Prävention bei Kindern


Prävention bei Kindern

Drogenmissbrauch sollte nicht nur ein Thema für Eltern von drogensüchtigen Kindern sein. Jeder Vater, jede Mutter kann schon früh dazu beitragen, dass das Kind nicht in den Brunnen fällt.

Lange bevor Alkohol oder andere Drogen eine Gefahr werden können, sollten Eltern schon beim kleinen Kind anfangen, es zur Unabhängigkeit und Eigenverantwortlichkeit zu erziehen.

Der beste Schutz gegen Abhängigkeit sind ein gutes Selbstwertgefühl und eine stabile Persönlichkeit. Kinder brauchen die Liebe und Unterstützung ihrer Eltern, um beides entwickeln zu können. Nur wenn sie sich geliebt, anerkannt und geborgen fühlen, können sie lernen, sich selbst ernst zu nehmen und sich aktiv mit ihrem Leben auseinander zu setzen.

Um einem späteren Drogenmissbrauch vorzubeugen, ist es wichtig, welches Vorbild die Eltern mit ihrer Einstellung zu Genussmitteln und Medikamenten sind. Wenn Eltern unkritisch bei jeder Kleinigkeit Schmerz-, Schlaf- oder Beruhigungsmittel gebrauchen, und unbeherrscht mit Alkohol und Nikotin umgehen, so kann sich diese Einstellung zu den „Scheinlösungsmitteln“ von Problemen unbewusst auf ihre Kinder übertragen.

Auch eine umfassende, dem jeweiligen Alter angepasste Drogenaufklärung ist sinnvoll. Jeder Vater oder/und jede Mutter sollte in allen Phasen des Heranwachsens das Gespräch mit dem Kind suchen. Im einem so geschaffenen Vertrauensverhältnis ist es möglich über alle Probleme und Befindlichkeiten, auch über Drogen,  zu sprechen. Ein Jugendlicher braucht die Diskussionen, um seine Ideale und seinen Sinn des Lebens zu finden.

Wenn ein Jugendlicher diese Ideale und Inhalte nicht findet, kann er sich nicht zu einer eigenständigen Persönlichkeit entwickeln, wird er in eine Scheinwelt flüchten und damit ist dem Drogenmissbrauch und der Abhängigkeit Tür und Tor geöffnet.

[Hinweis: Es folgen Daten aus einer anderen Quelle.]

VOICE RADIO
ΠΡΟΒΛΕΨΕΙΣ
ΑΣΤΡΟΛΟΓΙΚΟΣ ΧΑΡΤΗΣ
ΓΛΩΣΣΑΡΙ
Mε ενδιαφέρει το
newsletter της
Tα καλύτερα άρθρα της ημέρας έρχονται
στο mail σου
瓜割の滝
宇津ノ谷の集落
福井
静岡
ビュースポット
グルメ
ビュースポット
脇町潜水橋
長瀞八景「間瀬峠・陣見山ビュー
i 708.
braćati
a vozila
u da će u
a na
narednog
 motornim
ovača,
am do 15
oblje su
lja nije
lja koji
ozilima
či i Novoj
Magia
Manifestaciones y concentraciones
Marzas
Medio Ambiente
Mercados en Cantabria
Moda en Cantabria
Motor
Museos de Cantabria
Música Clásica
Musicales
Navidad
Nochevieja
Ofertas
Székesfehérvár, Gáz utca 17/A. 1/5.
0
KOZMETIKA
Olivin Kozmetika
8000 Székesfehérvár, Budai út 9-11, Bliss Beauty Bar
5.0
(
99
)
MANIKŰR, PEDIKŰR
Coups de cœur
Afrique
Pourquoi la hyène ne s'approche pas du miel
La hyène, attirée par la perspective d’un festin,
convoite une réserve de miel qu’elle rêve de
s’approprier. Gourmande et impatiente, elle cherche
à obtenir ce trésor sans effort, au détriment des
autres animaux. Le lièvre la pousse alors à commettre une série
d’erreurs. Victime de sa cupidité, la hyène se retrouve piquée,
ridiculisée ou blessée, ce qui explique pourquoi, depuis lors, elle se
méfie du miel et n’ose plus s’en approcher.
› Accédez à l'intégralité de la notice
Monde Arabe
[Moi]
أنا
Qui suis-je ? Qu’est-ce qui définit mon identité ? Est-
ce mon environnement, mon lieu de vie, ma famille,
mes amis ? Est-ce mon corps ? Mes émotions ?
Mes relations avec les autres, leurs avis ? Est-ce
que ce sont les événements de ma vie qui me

Abschreckung hat sich als Konzept der Vorbeugung nicht bewährt, weder auf dem Gebiet des Alkohols noch auf dem der illegalen Drogen oder dem des Nikotins. Kinder und Jugendliche sollten schon wissen, wie Alkohol wirkt und warum sie keinen, bzw. bestenfalls ab 16 Jahren, sowie höchstens gelegentlich und sehr mäßig Alkohol trinken sollten.

Die Gefahr von Missbrauch und Abhängigkeit ist um so größer, je früher mit dem Konsum von Alkohol begonnen wird. Deshalb sollten Eltern verhindern, dass ihr Kind zu früh, z.B. auf Familienfeiern, mit Alkohol in Kontakt kommt.